What follows is an absurdist reworking of a classic detective film. Much like how Rian Johnson's Brick transplanted the trappings of noir to an American high school, so does Mielants riff on the plot structure of The Maltese Falcon, with Patrick assuming the Bogart role as he encounters all manner of possible suspects, femme fatales and villains in his quest to retrieve his beloved tool, uncovering possible conspiracies and powerplays amongst the camp's denizens. But Patrick is no Sam Spade, rather he's painfully shy, withdrawn to the point of near non-existence, a factor which lends itself well to the cringe comedy at play here, particularly in an extended brawl in a cramped caravan, a contender for the best fight scene since Roddy Piper and Keith David traded blows in They Live.

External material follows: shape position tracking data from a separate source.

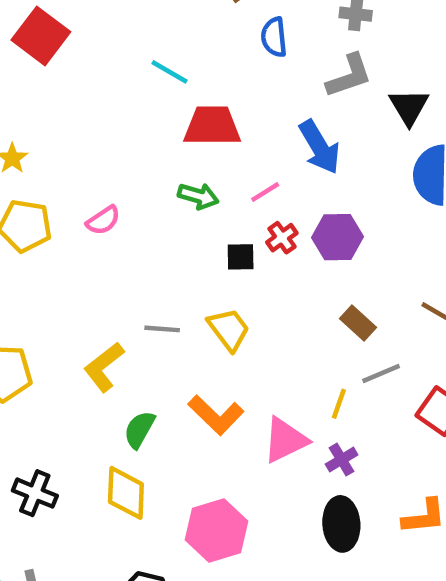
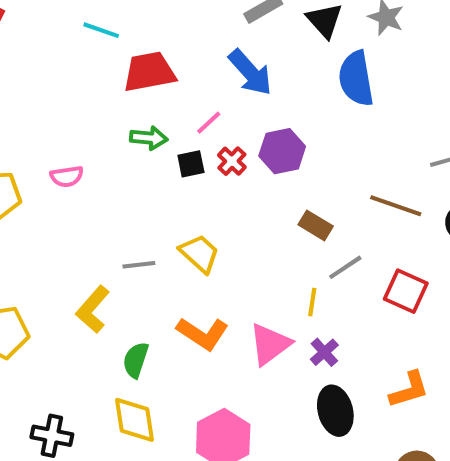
pink semicircle: (103, 220) -> (67, 176), turned 36
black square: (241, 257) -> (191, 164), moved

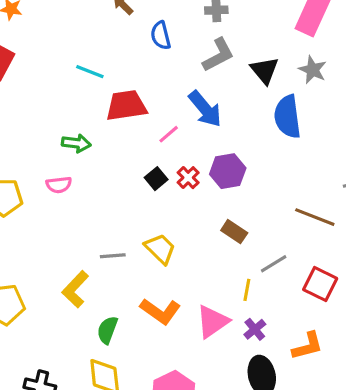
pink line: (209, 123) -> (169, 134), moved
green arrow: (149, 138) -> (76, 143), moved
black square: (191, 164) -> (156, 179), turned -30
brown rectangle: (316, 225) -> (234, 232), moved
orange L-shape: (409, 390) -> (308, 346), moved

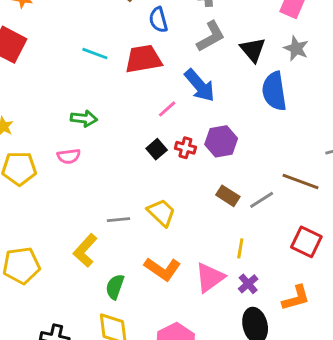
red trapezoid: (126, 106) -> (143, 59), moved
red cross: (188, 178) -> (185, 148), turned -30
gray line: (274, 264) -> (262, 200), moved

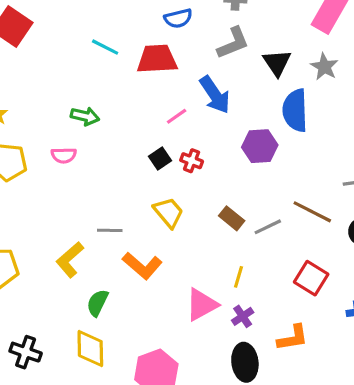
blue semicircle: (158, 20) -> (178, 18), turned -95
purple hexagon: (221, 141) -> (260, 146), moved
yellow trapezoid: (161, 213) -> (169, 212), moved
orange L-shape: (162, 269) -> (142, 266), moved

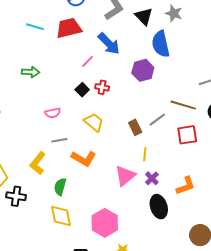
pink semicircle: (64, 155) -> (53, 113), moved
brown rectangle: (232, 218) -> (135, 127), moved, turned 35
red square: (311, 278) -> (187, 135), moved, turned -30
black cross: (26, 352) -> (16, 196), moved

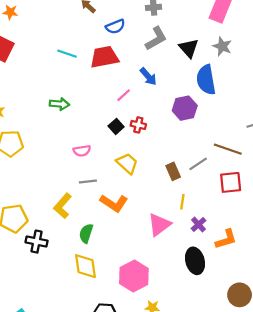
blue arrow: (109, 44) -> (148, 77), size x0.7
purple cross: (152, 178) -> (199, 224), moved

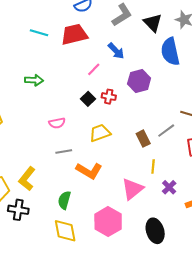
purple hexagon: (185, 108) -> (139, 81), moved
yellow trapezoid: (127, 163) -> (100, 133), turned -60
yellow L-shape: (63, 206) -> (27, 179), moved
black ellipse: (195, 261) -> (155, 231), moved
pink hexagon: (134, 276) -> (108, 222), moved

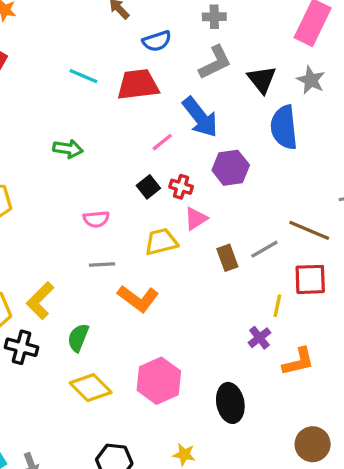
blue arrow: (116, 51) -> (200, 117), size x1.5
yellow line: (153, 167) -> (277, 306), moved
pink triangle: (132, 189) -> (196, 219), moved, size x0.7
green semicircle: (64, 200) -> (78, 338), moved
yellow diamond: (65, 231) -> (91, 388), turned -40

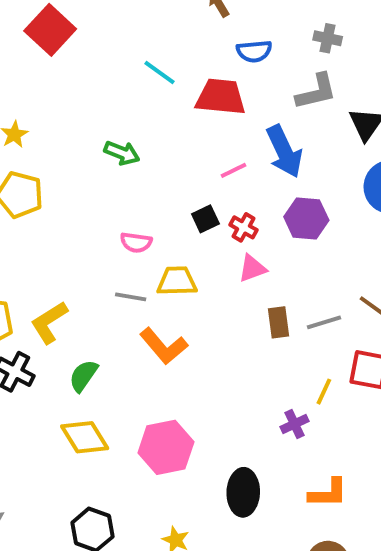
yellow trapezoid: (161, 242) -> (177, 281), moved
orange L-shape: (298, 362) -> (328, 493), moved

It's testament to the effectiveness of both Mielants' storytelling and Janssens' sympathetic central performance that the novelty setting quickly becomes rudimentary, and every now and then you find yourself suddenly realising you've been sucked into a drama in which boobs and willies are constantly dangling in your face.




Initials SG
Julianne Nicholson appears to be vying for the title of South America's answer to Kristin Scott Thomas, an Anglo-Saxon actress who left her own country to ply her trade in a second language. Bearing a striking resemblance to Shirley Maclaine, in Argentinian drama Initials SG she plays Jane, a visiting American film buyer who finds herself falling for ex-crooner turned pornstar Sergio (Diego Peretti), a surly man-child who likes to think of himself as Buenos Aires' answer to Serge Gainsbourg.

Sergio doesn't deserve Jane, and Initials SG doesn't deserve Nicholson, whose wide-eyed performance goes a long way to keeping us on board with its frankly ludicrous plot, which sees Jane become an accomplice to manslaughter when Sergio accidentally kills a crazed young man in his elevator. The backdrop of Argentina's doomed exploits in the 2014 World Cup add a nice layer of texture, but Sergio is such an uncompelling protagonist that it's difficult to garner any empathy for his plight.




Make Up
The horror genre has often delved into homoerotic territory, whether explicitly in countless tales of lesbian vampires or through thinly-veiled allegory. Debut writer/director Claire Oakley's Make Up begins in horror territory only to morph into a straightforward(?) queer coming of age tale.

Rising British star Molly Windsor is excellent as teenager Ruth, who travels to a windswept Cornish caravan park where she plans to live and work alongside her older boyfriend Tom (Joseph Quinn) in the wintry off-season. There's more wind here than the Moors of 'Wuthering Heights', gusts constantly rustling the plastic cocoons that cover the now dormant caravans. Oakley evokes Jacques Tourneur as Ruth is haunted by what seems like unseen supernatural forces, glimpsing shadowy figures in unoccupied caravans and hearing voices emanating from shower stalls.

When Ruth befriends fellow worker Jade (Stefanie Martini), a sexy and cool as ice wig maker, she becomes haunted by her own emerging sexuality. Unfortunately the film becomes a lot less interesting once it replaces its moody allegorical horror with a run of the mill lesbian drama, and it shuffles through its closing laps to an underwhelming resolution. Oakley, Windsor and Martini all do enough good work here to keep us eager for their next outings however.